The task: Copy out exactly the stretch of the listing below that begins at the line containing "Estimated depletion date" and ends at the line containing "Dunn's River", and copy nothing outside it.

Supplied records:

#####

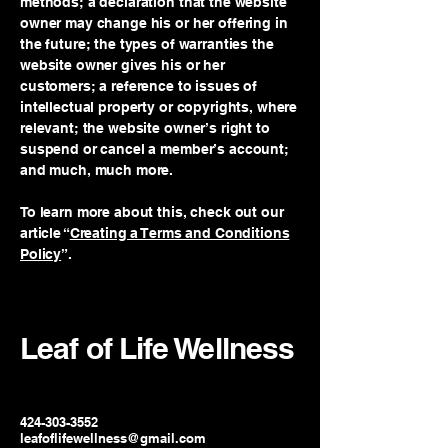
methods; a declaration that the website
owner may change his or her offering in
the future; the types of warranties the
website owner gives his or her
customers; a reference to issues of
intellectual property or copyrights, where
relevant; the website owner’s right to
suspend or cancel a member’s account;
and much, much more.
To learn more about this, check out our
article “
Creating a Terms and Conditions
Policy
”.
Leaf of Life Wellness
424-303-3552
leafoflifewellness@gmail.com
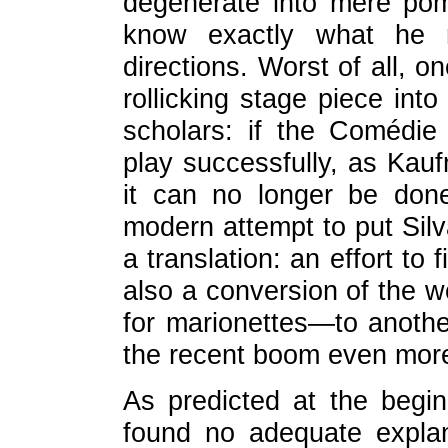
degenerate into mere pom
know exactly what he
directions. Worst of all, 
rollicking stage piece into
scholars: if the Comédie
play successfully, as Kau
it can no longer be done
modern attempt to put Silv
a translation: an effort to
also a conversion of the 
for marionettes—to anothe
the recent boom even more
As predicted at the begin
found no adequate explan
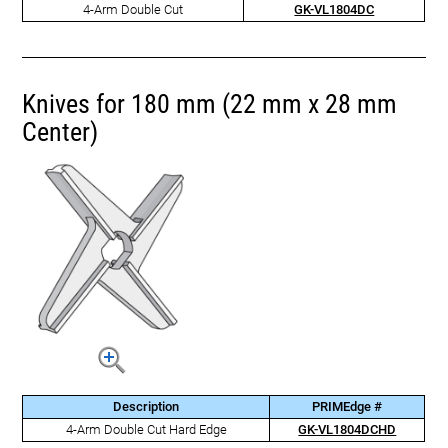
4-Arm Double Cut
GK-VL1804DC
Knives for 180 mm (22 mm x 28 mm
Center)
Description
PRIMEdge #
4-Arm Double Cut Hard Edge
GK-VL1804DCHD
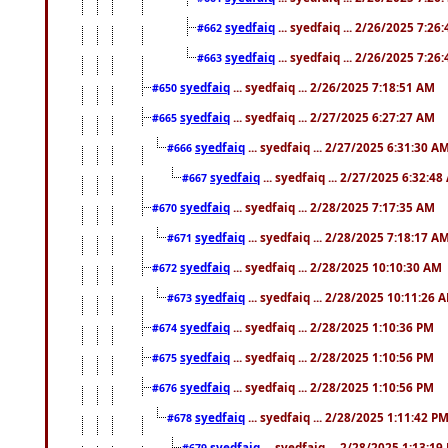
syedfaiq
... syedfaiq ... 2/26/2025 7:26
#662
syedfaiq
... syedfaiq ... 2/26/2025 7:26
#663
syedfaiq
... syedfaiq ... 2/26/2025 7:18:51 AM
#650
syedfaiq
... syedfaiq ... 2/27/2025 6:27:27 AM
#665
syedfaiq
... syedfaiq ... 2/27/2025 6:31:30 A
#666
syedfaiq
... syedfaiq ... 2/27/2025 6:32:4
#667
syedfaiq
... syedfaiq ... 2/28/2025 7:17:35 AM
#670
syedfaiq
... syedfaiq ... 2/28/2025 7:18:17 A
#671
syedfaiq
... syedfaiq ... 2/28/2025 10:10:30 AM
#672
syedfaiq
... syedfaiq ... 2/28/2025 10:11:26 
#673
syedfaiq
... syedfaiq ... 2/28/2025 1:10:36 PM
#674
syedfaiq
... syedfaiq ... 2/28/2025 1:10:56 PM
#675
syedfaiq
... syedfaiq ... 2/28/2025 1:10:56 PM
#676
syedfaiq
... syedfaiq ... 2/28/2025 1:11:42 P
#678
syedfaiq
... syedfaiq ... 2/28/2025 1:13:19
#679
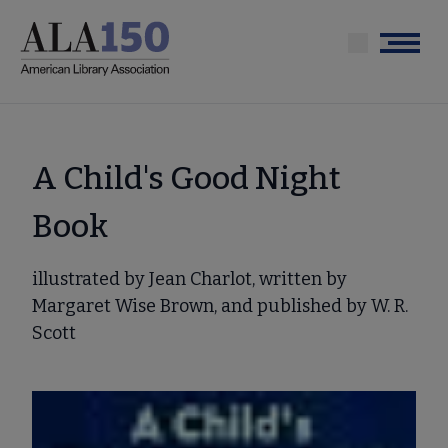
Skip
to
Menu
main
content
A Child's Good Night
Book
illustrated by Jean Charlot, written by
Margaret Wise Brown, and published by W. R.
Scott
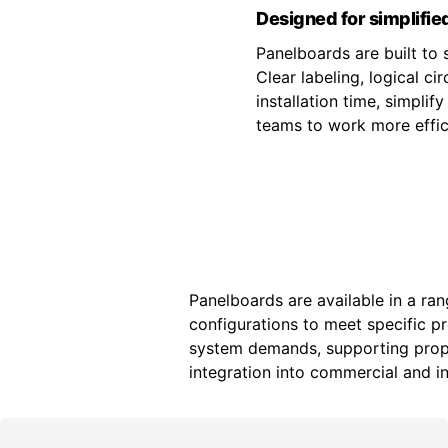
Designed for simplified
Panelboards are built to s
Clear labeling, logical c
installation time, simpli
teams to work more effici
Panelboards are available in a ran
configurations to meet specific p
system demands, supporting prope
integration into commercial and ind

#####

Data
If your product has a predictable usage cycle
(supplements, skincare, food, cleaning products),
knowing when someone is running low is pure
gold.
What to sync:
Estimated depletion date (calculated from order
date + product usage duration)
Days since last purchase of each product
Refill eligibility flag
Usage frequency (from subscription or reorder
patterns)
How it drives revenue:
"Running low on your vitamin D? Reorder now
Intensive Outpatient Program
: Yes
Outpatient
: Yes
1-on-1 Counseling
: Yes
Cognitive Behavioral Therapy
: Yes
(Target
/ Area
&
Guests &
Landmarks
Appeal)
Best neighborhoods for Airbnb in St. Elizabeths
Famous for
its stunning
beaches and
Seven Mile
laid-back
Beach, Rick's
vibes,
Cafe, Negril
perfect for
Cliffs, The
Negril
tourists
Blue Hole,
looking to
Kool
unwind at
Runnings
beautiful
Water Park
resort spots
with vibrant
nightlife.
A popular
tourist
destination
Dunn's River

#####

Written answer:
Estimated depletion date (calculated from order
date + product usage duration)
Days since last purchase of each product
Refill eligibility flag
Usage frequency (from subscription or reorder
patterns)
How it drives revenue:
"Running low on your vitamin D? Reorder now
Intensive Outpatient Program
: Yes
Outpatient
: Yes
1-on-1 Counseling
: Yes
Cognitive Behavioral Therapy
: Yes
(Target
/ Area
&
Guests &
Landmarks
Appeal)
Best neighborhoods for Airbnb in St. Elizabeths
Famous for
its stunning
beaches and
Seven Mile
laid-back
Beach, Rick's
vibes,
Cafe, Negril
perfect for
Cliffs, The
Negril
tourists
Blue Hole,
looking to
Kool
unwind at
Runnings
beautiful
Water Park
resort spots
with vibrant
nightlife.
A popular
tourist
destination
Dunn's River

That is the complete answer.